University of Melbourne Piloting Recipient-Owned Blockchain Records

· October 9, 2017 · 4:00 pm

The University of Melbourne has announced plans to pilot blockchain based certification and verification based scheme, allowing a private, secure and long-lasting way to verify their student’s credentials.


Bitcoin Degrees

The University of Melbourne is trialing a blockchain-based record keeping program, allowing recipients to both store their credentials and allow third party access for verification purposes. Learning Machine are behind the issuing system using the Blockcerts open source code developed by the MIT Media Lab in 2016.
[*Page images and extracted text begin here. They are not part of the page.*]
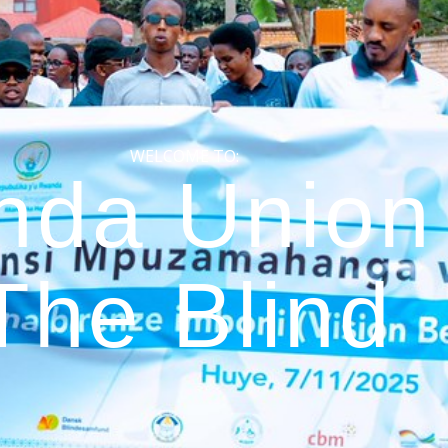
WELCOME TO:
da Union 
The Blind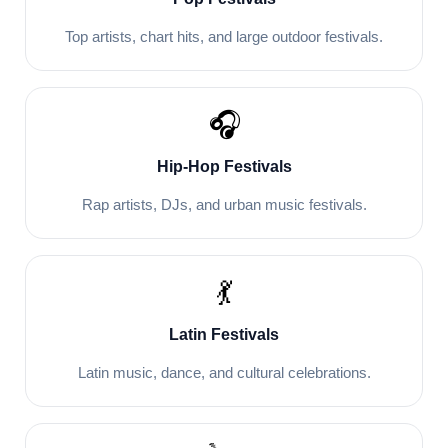
Top artists, chart hits, and large outdoor festivals.
🎧
Hip-Hop Festivals
Rap artists, DJs, and urban music festivals.
💃
Latin Festivals
Latin music, dance, and cultural celebrations.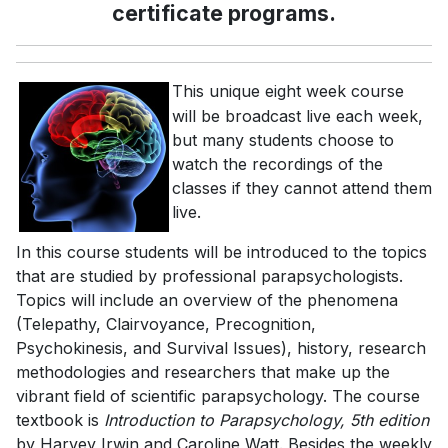
certificate programs.
This unique eight week course
will be broadcast live each week,
but many students choose to
watch the recordings of the
classes if they cannot attend them
live.
In this course students will be introduced to the topics
that are studied by professional parapsychologists.
Topics will include an overview of the phenomena
(Telepathy, Clairvoyance, Precognition,
Psychokinesis, and Survival Issues), history, research
methodologies and researchers that make up the
vibrant field of scientific parapsychology. The course
textbook is
Introduction to Parapsychology, 5th edition
by Harvey Irwin and Caroline Watt. Besides the weekly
Professor Gregor Kennedy, Pro Vice-Chancellor of the University of Melbourne, explained:

While we are entirely committed to the existing degrees and awards that the University offers, we are also interested in exploring how we can build a more diverse credentialing ecosystem. Issuing credentials on the blockchain is a key component of this investigation.

Blockcerts Open Source Code and Wallet

The Blockcerts code is freely available to the public under the MIT open source license. One of the key benefits of the blockchain is that a recipient owns their credentials and that they will be available to be verified by third parties even if the issuer, in this case, the University of Melbourne, ceases to exist.

Students can access and share their credentials via an open source mobile phone wallet app, enabling them to easily show potential employers that they have the qualifications that they say they have. The benefits of verifying information in this manner include cost savings for the issuing university, security and the prevention of potential fraudulent misrepresentation when it comes to declaring actual qualifications.

Learning Machines CEO Chris Jagers stated:

The blockchain is an innovation that gives institutions brand protection while also giving individuals the benefit of owning their official records and taking them anywhere. Both issuers and recipients immediately gain a level of independence and security that wasn’t possible before.

Learning Machine

Learning Machine is a US based company with headquarters in Cambridge, MA. The company is quick to point out that this undertaking by the University of Melbourne is a first in the Asia-Pacific region, and Learning Machines is keen to spread blockchain-based solutions across a broad range of sectors.

Natalie Smolenski, Head of Business Development at Learning Machines, told Newswire:

Institutions all over the world–universities, governments, corporations, and others–are coming to terms with the logistical challenges of an increasingly mobile, global workforce and student body. The blockchain upgrades legacy methods of credentialing and verification, increasing both the security and efficiency of records processing. The Learning Machine platform makes creating, issuing, and managing blockchain records simple and intuitive at scale.